Split TensorDeviceType.h in 3 files to make it more manageable

2025-08-12 03:39:01 +08:00 · 2015-11-20 17:42:50 -08:00 · 2015-11-20 17:42:50 -08:00 · 9fa65d3838
commit 9fa65d3838
parent a367804856
4 changed files with 290 additions and 265 deletions
--- a/unsupported/Eigen/CXX11/Tensor
+++ b/unsupported/Eigen/CXX11/Tensor
@ -60,7 +60,9 @@
 #include "src/Tensor/TensorMacros.h"
 #include "src/Tensor/TensorForwardDeclarations.h"
 #include "src/Tensor/TensorMeta.h"
-#include "src/Tensor/TensorDeviceType.h"

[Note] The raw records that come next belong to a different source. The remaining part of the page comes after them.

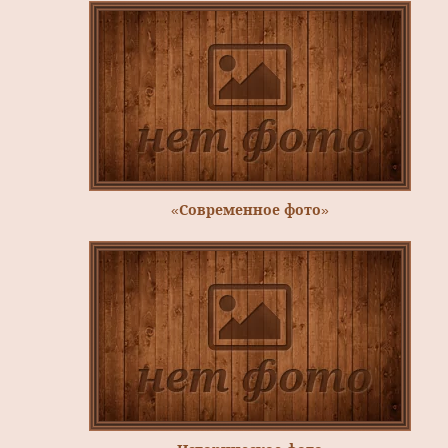
«Современное фото»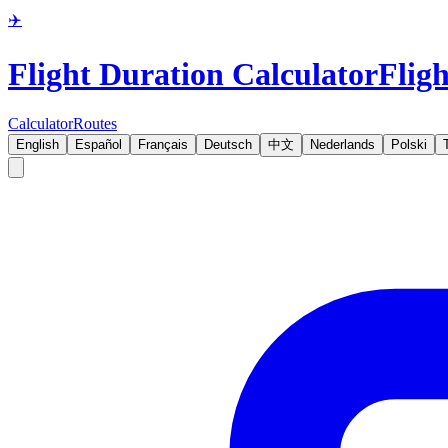
✈️
Flight Duration Calculator
Fligh
Calculator
Routes
English
Español
Français
Deutsch
中文
Nederlands
Polski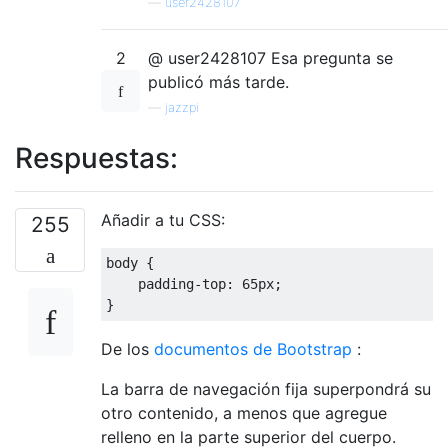
—
user2428107
2
@ user2428107 Esa pregunta se
publicó más tarde.
—
jazzpi
Respuestas:
Añadir a tu CSS:
255
body 
{
    padding
-
top
:
65px
;
}
De los
documentos de Bootstrap
:
La barra de navegación fija superpondrá su
otro contenido, a menos que agregue
relleno en la parte superior del cuerpo.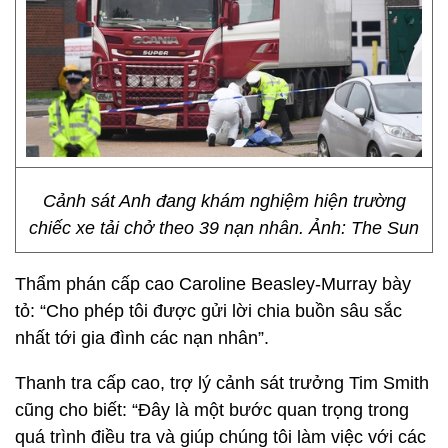
Cảnh sát Anh đang khám nghiệm hiện trường
chiếc xe tải chở theo 39 nạn nhân. Ảnh: The Sun
Thẩm phán cấp cao Caroline Beasley-Murray bày
tỏ: “Cho phép tôi được gửi lời chia buồn sâu sắc
nhất tới gia đình các nạn nhân”.
Thanh tra cấp cao, trợ lý cảnh sát trưởng Tim Smith
cũng cho biết: “Đây là một bước quan trọng trong
quá trình điều tra và giúp chúng tôi làm việc với các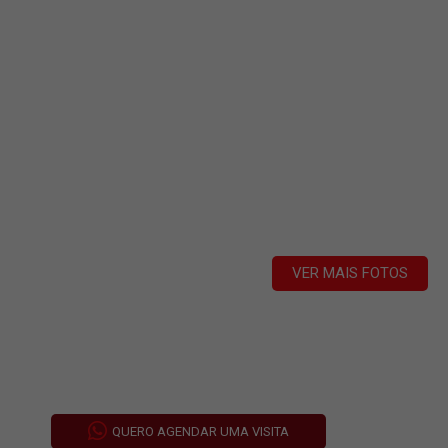
VER MAIS FOTOS
QUERO AGENDAR UMA VISITA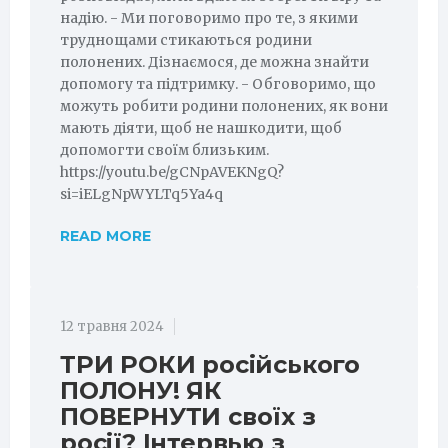
надію. - Ми поговоримо про те, з якими
труднощами стикаються родини
полонених. Дізнаємося, де можна знайти
допомогу та підтримку. - Обговоримо, що
можуть робити родини полонених, як вони
мають діяти, щоб не нашкодити, щоб
допомогти своїм близьким.
https://youtu.be/gCNpAVEKNgQ?
si=iELgNpWYLTq5Ya4q
READ MORE
12 травня 2024
ТРИ РОКИ російського
ПОЛОНУ! ЯК
ПОВЕРНУТИ своїх з
росії? Інтервью з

+#include "src/Tensor/TensorDeviceDefault.h"
 #include "src/Tensor/TensorDeviceThreadPool.h"
 #include "src/Tensor/TensorDeviceCuda.h"
 #include "src/Tensor/TensorIndexList.h"
 #include "src/Tensor/TensorDimensionList.h"

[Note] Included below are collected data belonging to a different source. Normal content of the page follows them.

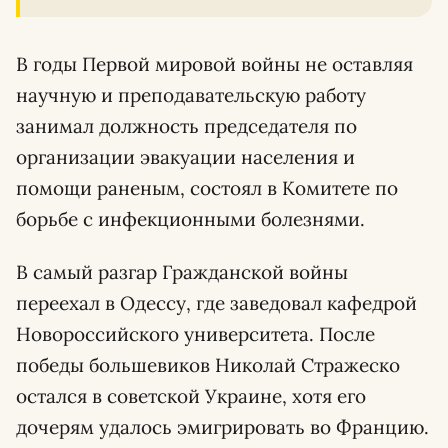
В годы Первой мировой войны не оставляя
научную и преподавательскую работу
занимал должность председателя по
организации эвакуации населения и
помощи раненым, состоял в Комитете по
борьбе с инфекционными болезнями.
В самый разгар Гражданской войны
переехал в Одессу, где заведовал кафедрой
Новороссийского университета. После
победы большевиков Николай Стражеско
остался в советской Украине, хотя его
дочерям удалось эмигрировать во Францию.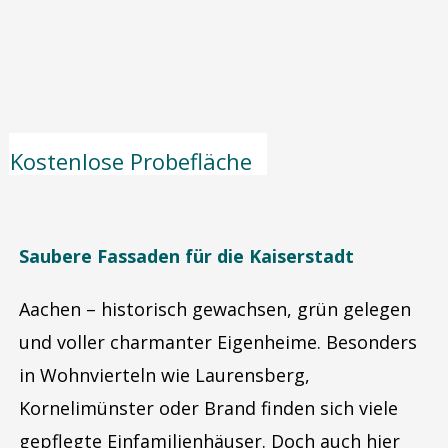
Kostenlose Probefläche
Saubere Fassaden für die Kaiserstadt
Aachen – historisch gewachsen, grün gelegen
und voller charmanter Eigenheime. Besonders
in Wohnvierteln wie Laurensberg,
Kornelimünster oder Brand finden sich viele
gepflegte Einfamilienhäuser. Doch auch hier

 #include "src/Tensor/TensorDimensions.h"
--- a/unsupported/Eigen/CXX11/src/Tensor/TensorDeviceCuda.h
+++ b/unsupported/Eigen/CXX11/src/Tensor/TensorDeviceCuda.h
@ -7,272 +7,12 @@
 // Public License v. 2.0. If a copy of the MPL was not distributed
 // with this file, You can obtain one at http://mozilla.org/MPL/2.0/.
-#ifndef EIGEN_CXX11_TENSOR_TENSOR_DEVICE_TYPE_H
+#if defined(EIGEN_USE_GPU) && !defined(EIGEN_CXX11_TENSOR_TENSOR_DEVICE_CUDA_H)

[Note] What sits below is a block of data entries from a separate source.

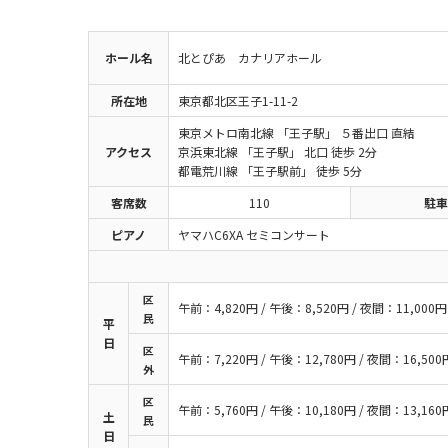
ホール名
北とぴあ カナリアホール
所在地
東京都北区王子1-11-2
東京メトロ南北線 「王子駅」 ５番出口 直結
アクセス
京浜東北線 「王子駅」 北口 徒歩 2分
都電荒川線 「王子駅前」 徒歩 5分
客席数
110
駐車
ピアノ
ヤマハC6XA セミコンサート
区
午前：4,820円 / 午後：8,520円 / 夜間：11,000円
民
平
日
区
午前：7,220円 / 午後：12,780円 / 夜間：16,500
外
区
午前：5,760円 / 午後：10,180円 / 夜間：13,160
土
民
日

-#define EIGEN_CXX11_TENSOR_TENSOR_DEVICE_TYPE_H
+#define EIGEN_CXX11_TENSOR_TENSOR_DEVICE_CUDA_H
 namespace Eigen {
 // Default device for the machine (typically a single cpu core)
 struct DefaultDevice {
  EIGEN_DEVICE_FUNC EIGEN_STRONG_INLINE void* allocate(size_t num_bytes) const {
    return internal::aligned_malloc(num_bytes);
  }
  EIGEN_DEVICE_FUNC EIGEN_STRONG_INLINE void deallocate(void* buffer) const {
    internal::aligned_free(buffer);
  }
  EIGEN_DEVICE_FUNC EIGEN_STRONG_INLINE void memcpy(void* dst, const void* src, size_t n) const {
    ::memcpy(dst, src, n);
  }
  EIGEN_DEVICE_FUNC EIGEN_STRONG_INLINE void memcpyHostToDevice(void* dst, const void* src, size_t n) const {
    memcpy(dst, src, n);
  }
  EIGEN_DEVICE_FUNC EIGEN_STRONG_INLINE void memcpyDeviceToHost(void* dst, const void* src, size_t n) const {
    memcpy(dst, src, n);
  }
  EIGEN_DEVICE_FUNC EIGEN_STRONG_INLINE void memset(void* buffer, int c, size_t n) const {
    ::memset(buffer, c, n);
  }
  EIGEN_DEVICE_FUNC EIGEN_STRONG_INLINE size_t numThreads() const {
 #ifndef __CUDA_ARCH__
    // Running on the host CPU
    return 1;
 #else
    // Running on a CUDA device
    return 32;
 #endif
  }
  EIGEN_DEVICE_FUNC EIGEN_STRONG_INLINE int majorDeviceVersion() const {
 #ifndef __CUDA_ARCH__
    // Running single threaded on the host CPU
    // Should return an enum that encodes the ISA supported by the CPU
    return 1;
 #else
    // Running on a CUDA device
    return __CUDA_ARCH__ / 100;
 #endif
  }
 };
 // Multiple cpu cores
 // We should really use a thread pool here but first we need to find a portable thread pool library.
 #ifdef EIGEN_USE_THREADS
 // This defines an interface that ThreadPoolDevice can take to use
 // custom thread pools underneath.
 class ThreadPoolInterface {
 public:
  virtual void Schedule(std::function<void()> fn) = 0;
  virtual ~ThreadPoolInterface() {}
 };
 // The implementation of the ThreadPool type ensures that the Schedule method
 // runs the functions it is provided in FIFO order when the scheduling is done
 // by a single thread.
 class ThreadPool : public ThreadPoolInterface {
 public:
  // Construct a pool that contains "num_threads" threads.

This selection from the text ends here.